A tentativa de “abreviar” o percurso para acessar o socorro federal poderia blindar governadores e parlamentares do desgaste de aprovar, às vésperas de uma eleição, medidas impopulares como cortes em incentivos fiscais, extinção de benefícios para servidores e reformas na Previdência do funcionalismo estadual. Nos dois Estados com mais medidas pendentes, Rio e Minas, os governadores Claudio Castro (PL) e Romeu Zema (Novo), respectivamente, devem concorrer à reeleição.
Qualquer investida para flexibilizar as exigências do programa enfrenta forte oposição do Ministério da Economia e também é vista com maus olhos por Estados que têm, ao longo dos últimos anos, implementado duras medidas de contenção de gastos. O temor entre técnicos do governo federal é que a lei seja novamente driblada por liminares obtidas no Supremo Tribunal Federal (STF), em novo revés na tentativa de incentivar o ajuste dos Estados.
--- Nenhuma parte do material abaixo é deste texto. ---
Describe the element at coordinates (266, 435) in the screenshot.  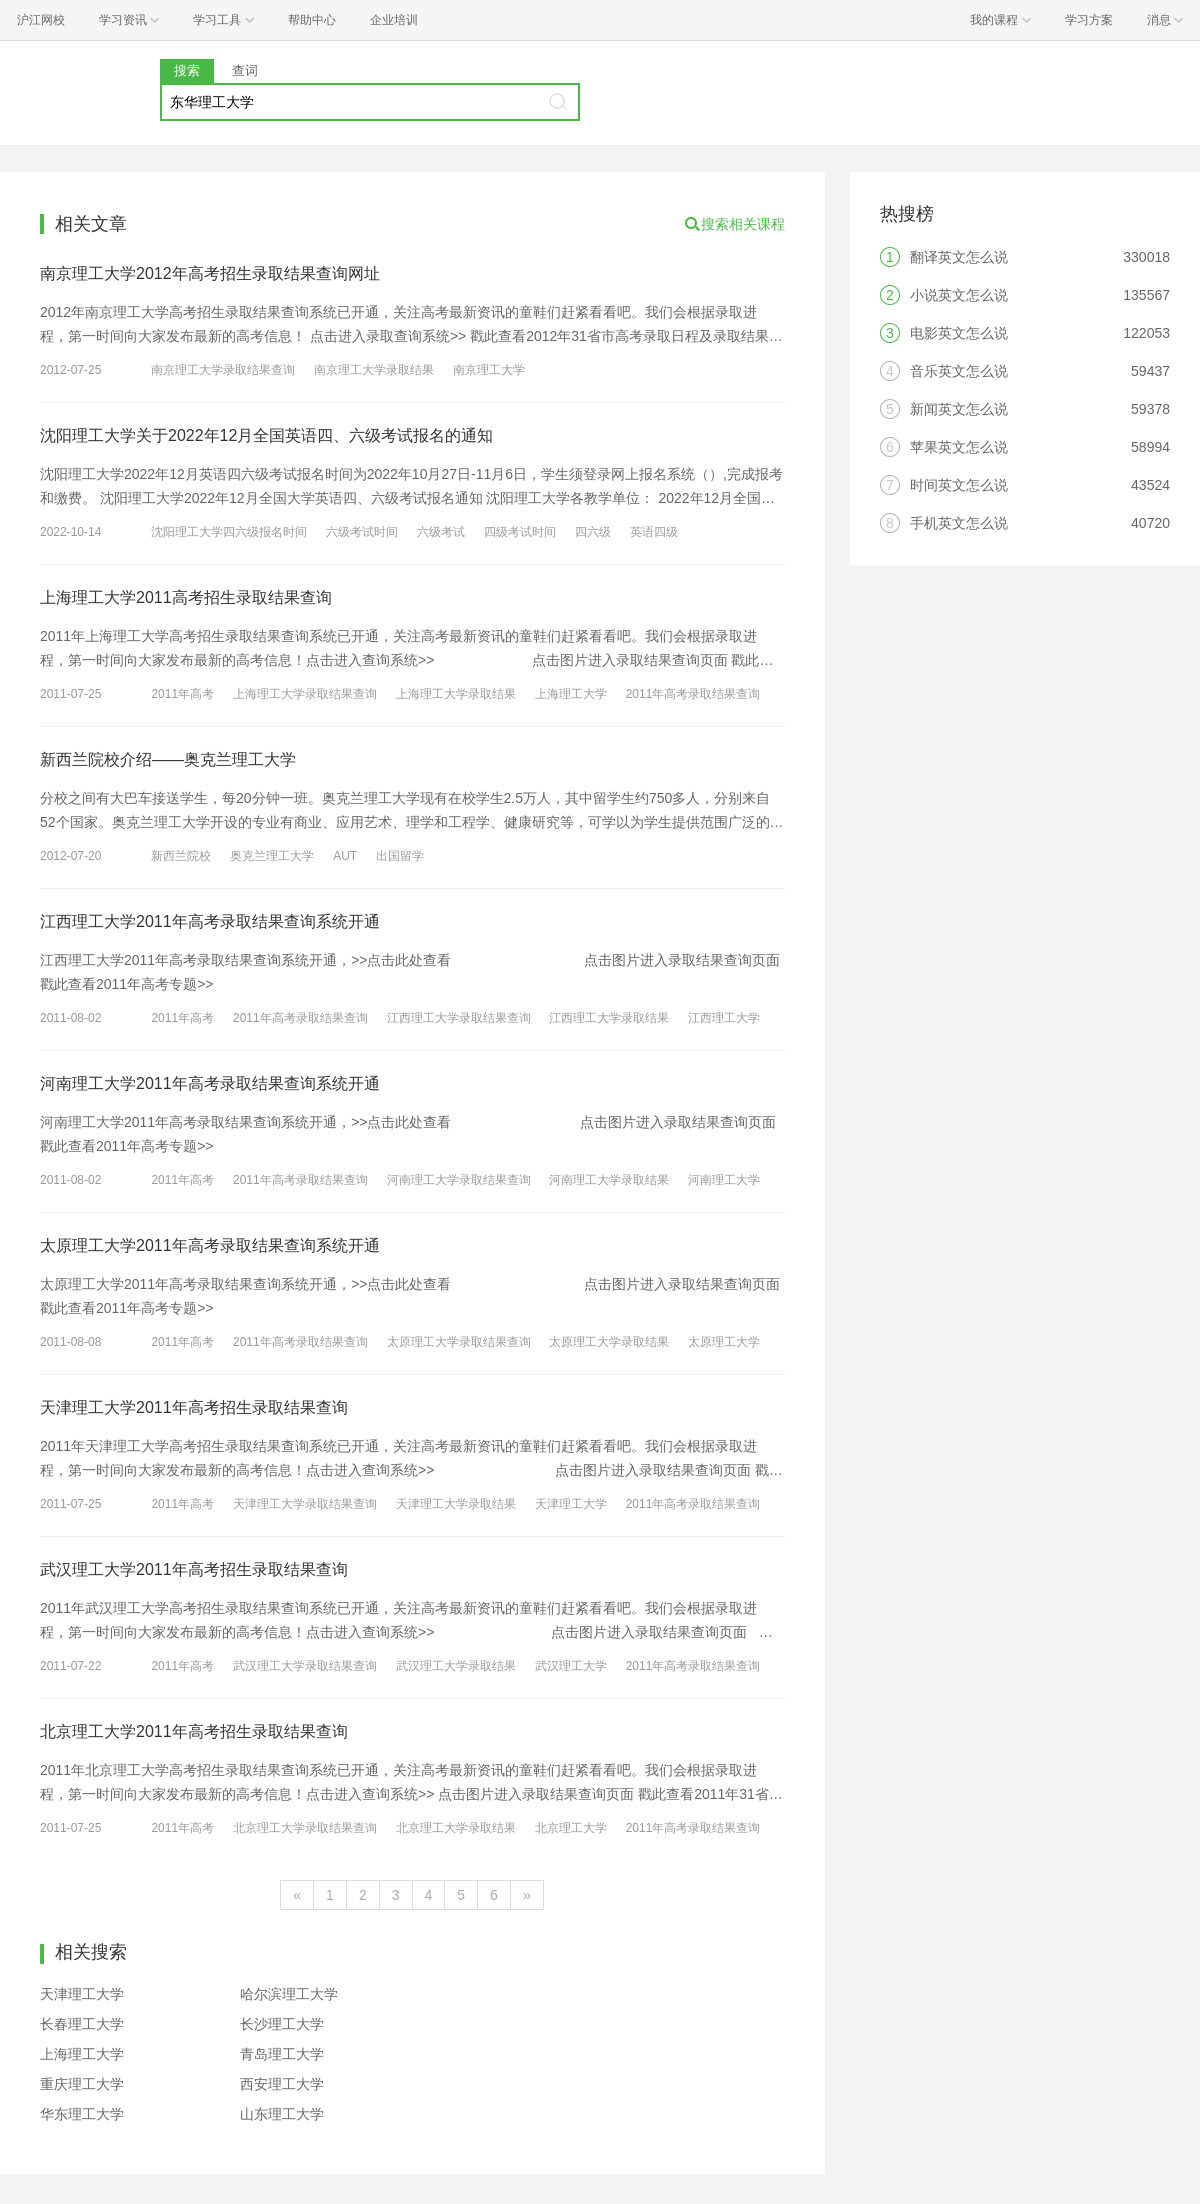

Rio, Minas, Rio Grande do Sul e Goiás precisam acessar o socorro porque a parcela da dívida com a União é muito grande em relação a seus orçamentos, pressionados por rombos na Previdência dos servidores. Eles hoje dependem de liminares judiciais para suspender o pagamento, o que pode ser revertido a qualquer momento.
O Rio foi o único a aderir ao Regime de Recuperação Fiscal (RRF), em 2017, mas a experiência revelou problemas do programa, o que levou a uma reformulação aprovada no início deste ano. A lógica de trocar o reescalonamento da dívida com a União por medidas de ajuste fiscal foi mantida, mas se buscou contornar falhas, como um longo período de alívio na dívida sem que o Estado fosse punido por descumprir medidas de ajuste previstas no plano de reequilíbrio.
Assim, as novas regras exigem que o Estado faça a adesão e, então, aprove o pacote de ajuste antes da homologação do plano, que deve ocorrer em até 180 dias a partir da habilitação inicial. O texto coloca como requisito a “implementação” das medidas, ou seja, não bastaria o envio de projetos de lei.
O prazo de seis meses para aprovar o ajuste é considerado exíguo por especialistas e políticos. Rio Grande do Sul e Goiás adotaram uma estratégia de antecipação e têm aprovado medidas desde 2019, com reformas na Previdência e no RH do funcionalismo estadual. Para esses Estados, a única medida que falta é a instituição de um teto para os gastos (que já existe em Goiás, mas precisa ser prorrogado).
Atrasos
Rio e Minas, porém, acumulam pendências. No Rio, falta aprovar mudanças nas regras da Previdência, extinguir benefícios do funcionalismo (como triênios, quinquênios, entre outros) e criar o teto de gastos. Minas, por sua vez, ainda não conseguiu sequer aprovar a lei que autoriza o Estado a aderir ao programa de socorro federal. Interlocutores do governo mineiro afirmam de forma reservada que o diálogo político tem sido “difícil”.
Deputados desses Estados afirmam ser possível “interpretar” a lei para que o plano seja homologado a partir do envio das propostas ou da aprovação parcial das medidas. O presidente da Assembleia Legislativa do Rio (Alerj), André Ceciliano, pretende recorrer ao STF já na próxima semana.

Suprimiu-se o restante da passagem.